Sophisticated email and phone scams targeting the public and businesses in Ireland, including legal firms, are increasing and have been successful in stealing large sums of money.
Vishing: Your accounts department receives a call from criminals purporting to be from your bank (or other trusted organisation). The caller knows some of your personal details (such as your name and mobile number) as they hacked into your systems through an attachment to an email (inadvertently opened by someone in your office) or via malicious software through a website. The criminals request your bank account details on the pretence of a security check. If you express reservations, they may suggest you hang up to call the bank or the Gardaí. However, when you attempt to ring the bank or make another call, you are actually contacting the criminals because they didn’t disconnect the original call. Using this method, criminals have been able to deceive people into providing the financial details they need.
Phishing: You receive an unexpected email that seems to come from a law firm or a colleague, requesting that you open an attachment. The email may include content such as legal threats if the attachment is not opened, or claim that the attachment is an invoice or payment receipt. Through the attachment or link (if clicked on), they are seeking personal information such as password, credit card or bank account numbers, again with the objective of accessing your bank account.

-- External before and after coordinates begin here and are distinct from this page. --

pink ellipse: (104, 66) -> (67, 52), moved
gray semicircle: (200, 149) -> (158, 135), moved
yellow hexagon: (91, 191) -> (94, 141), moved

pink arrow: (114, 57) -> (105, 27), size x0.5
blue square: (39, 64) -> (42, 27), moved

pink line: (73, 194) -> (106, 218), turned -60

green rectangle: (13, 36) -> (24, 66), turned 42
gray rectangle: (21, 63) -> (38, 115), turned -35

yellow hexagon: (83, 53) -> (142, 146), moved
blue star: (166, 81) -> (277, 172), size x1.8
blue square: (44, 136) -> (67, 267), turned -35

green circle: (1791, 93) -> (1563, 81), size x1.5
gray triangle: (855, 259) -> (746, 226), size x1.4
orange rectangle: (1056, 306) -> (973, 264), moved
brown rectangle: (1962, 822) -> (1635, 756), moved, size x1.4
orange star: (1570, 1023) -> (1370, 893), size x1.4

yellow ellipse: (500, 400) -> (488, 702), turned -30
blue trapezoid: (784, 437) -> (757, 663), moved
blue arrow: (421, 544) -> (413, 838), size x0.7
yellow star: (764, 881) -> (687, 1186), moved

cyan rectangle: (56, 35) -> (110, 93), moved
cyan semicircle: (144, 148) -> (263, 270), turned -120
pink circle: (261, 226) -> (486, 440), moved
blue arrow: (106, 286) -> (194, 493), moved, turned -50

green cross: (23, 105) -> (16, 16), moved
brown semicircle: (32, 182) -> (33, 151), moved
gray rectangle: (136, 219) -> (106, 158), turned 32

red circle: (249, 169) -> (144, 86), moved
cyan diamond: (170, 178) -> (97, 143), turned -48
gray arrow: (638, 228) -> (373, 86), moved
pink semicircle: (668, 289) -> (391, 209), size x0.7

These are just some of the scenarios people have encountered but there are steps that you and your staff can take to minimise your risk of being hacked or your personal and financial details falling into the wrong hands.
Never give out personal or financial details on the phone, through a website or in an email – a genuine person or organisation would not request this information in this way. If you receive a phone call requesting such information and you decide to ring the bank or Gardaí to confirm it is a genuine call, use a different phone to make that call.
Be very careful with passwords:
Do not use passwords that are easily guessed (birthday, 1234, etc.).
Make them unique – do not use the same password for everything.
Use a mix of letters, numbers and characters.
Change them regularly – at least quarterly – and do not make them sequential e.g. changing 2015 to 2016.
Never mention or send your login details (or financial details) by email as they are accessible in the event of a hack/attack.
Consider the use of passphrases (series of words).
To minimise someone hacking into your emails or network, you should also ensure that you:
Keep your Windows operating system up-to-date with all current patches and security updates installed.
Install anti-virus software, keep it up-to-date and scan regularly. Ensure the anti-virus software is a dedicated business package rather than a consumer product.
Do not open attachments from unknown senders and be extra cautious opening an unexpected attachment from a known sender. You can scan attachments with your anti-virus solution if you have any doubt.
Do not download apps from untrusted websites.
Be extra careful downloading software from the Internet to ensure you are not opting in to download additional software.
If you have any doubt about a call, email or website, it’s better to be cautious and contact your IT department or consultant. You should also report any suspected attempts at identity fraud to the Gardaí.